You'll have got the gist of how I feel about food by now! I know I tend to reiterate the same things, eg my concerns about processed food, food waste, the way we feed our children, our hectic lifestyles and the impact this has on the way we eat, animal welfare and the immorality of the food industry.

Food isn't just fuel, we aren't neanderthals eating purely to survive. Food is at the heart of society, we are universally connected to each other through food and it brings people together on many different levels.

However, food and our relationship with it has changed drastically in recent years. A report published last week stated that almost 30 per cent of British girls and 26 per cent of boys are overweight. Children and young adults who should be at their peak of fitness are obese, and there has been a marked increase in obesity rates over the past eight years.

If we had a national crisis that were anything other than obesity, drastic measures would have been taken long ago. If a third of our children had been struck down with a virus for example, the Government would have declared a national emergency!
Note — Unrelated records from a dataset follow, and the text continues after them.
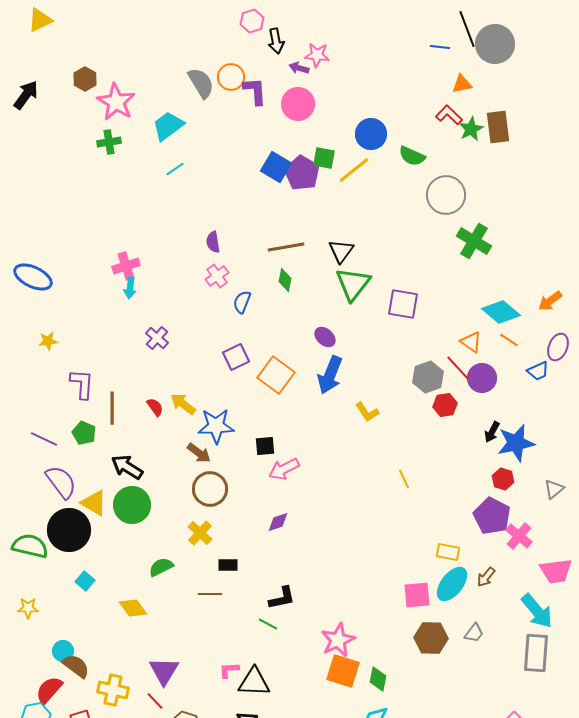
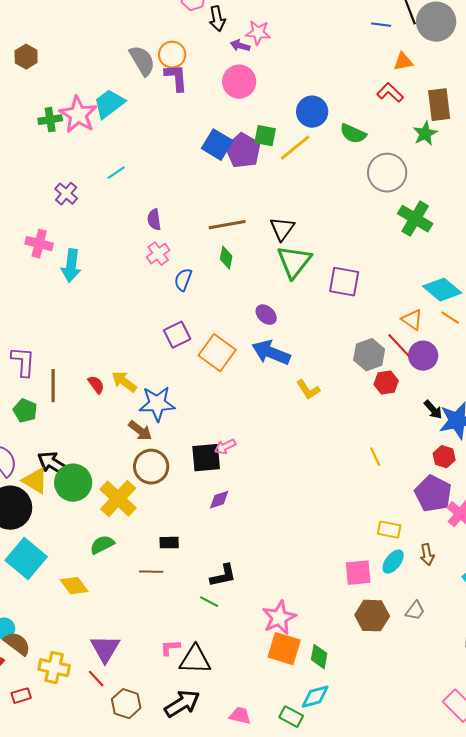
purple L-shape: (255, 91) -> (176, 78), moved
pink star: (116, 102) -> (78, 115), moved
green star: (471, 129) -> (425, 134), moved
cyan line: (175, 169) -> (116, 173), moved
pink cross: (126, 266) -> (39, 244), moved, turned 32
cyan arrow: (130, 288) -> (71, 266), size x1.5
purple cross: (157, 338) -> (66, 194), moved
blue arrow: (330, 375) -> (271, 353), turned 90
black arrow: (492, 432) -> (433, 410), turned -70
black square: (265, 446) -> (206, 458), moved, size x1.5
black arrow: (127, 467) -> (53, 464), moved
pink arrow: (284, 469) -> (225, 447), size x0.7
yellow line: (404, 479) -> (375, 457), moved
yellow cross: (200, 533) -> (118, 499), moved, size x1.5
brown arrow: (486, 577) -> (427, 555), turned -50
cyan square: (85, 581) -> (26, 559), size x2.0
cyan ellipse: (452, 584) -> (393, 562), size x0.7

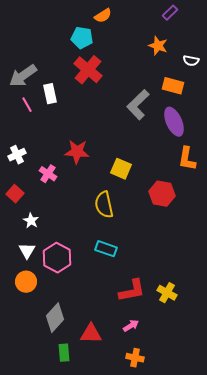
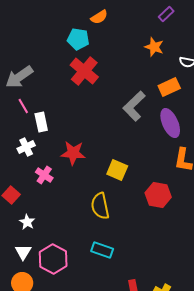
orange rectangle: (173, 86) -> (169, 87), turned -40
white rectangle: (50, 94) -> (41, 122), moved
white cross: (17, 155) -> (26, 147), moved

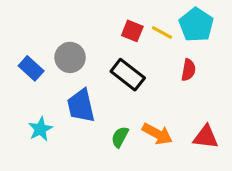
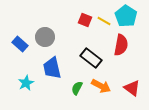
red semicircle: (188, 70) -> (121, 45), size x1.5
black rectangle: (128, 75) -> (91, 58), moved
red triangle: (206, 137) -> (132, 88), turned 30

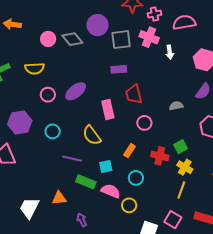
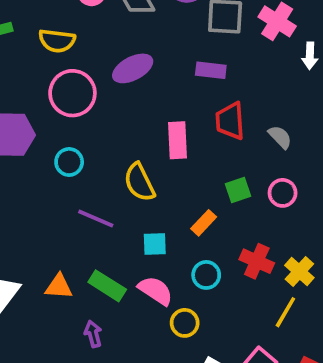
purple ellipse: (76, 91) -> (133, 68), moved
pink circle: (48, 95) -> (72, 93), size x1.6
gray semicircle: (176, 106) -> (280, 137), moved, turned 48
pink circle: (144, 123) -> (283, 193), moved
green square: (181, 147) -> (238, 190), moved
red cross: (160, 156) -> (257, 261), moved
green rectangle: (86, 182) -> (107, 286), moved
But the food industry is a huge money making corporation which has had successive Governments in their pockets. The Government won't take on the people responsible for this catastrophe: the food industry and by not doing so are equally culpable.

We blame children for over eating and being less active yet we willingly feed our children food that is adulterated, modified and stuffed with chemicals that mess up their body chemistry. Intensively farmed animals full of antibiotics, growth hormones and steroids to keep costs down and profits up! Cheap grains and starches, full of sugar and scant on nutrition are pumped into everyday foods, kids really don't stand a chance.

Unfortunately as parents we too are culpable, we have eschewed cooking from scratch for convenience food, half of six to eight year olds polled recently said their parents fed them take away or microwave meals at least three times a week.

Children don't seem to be fed simple, nutritious meals anymore, beans on wholemeal toast, jacket potatoes with tuna and sweetcorn, free range eggs, scrambled or made into a vegetable omelette, grilled tomatoes on toast, simple homemade pasta dishes......these were all staples in my childhood diet with fish fingers as a rare treat.
We ply our children with burgers, pizzas, chicken nuggets, oven chips and other processed food and then wonder about the obesity epidemic and the increase in behavioural problems.

In the 70s vegetable curry was a common meal, my mother made it and it also featured on the school dinner menu, this dish was a basic combination of vegetables with curry powder and stock to which sultanas and apple were added. It wasn't spicy, in fact due to the fruit it was quite sweet. This next dish is a 'curry' but it isn't spicy, it is however, nutritious, healthy and very simple to make.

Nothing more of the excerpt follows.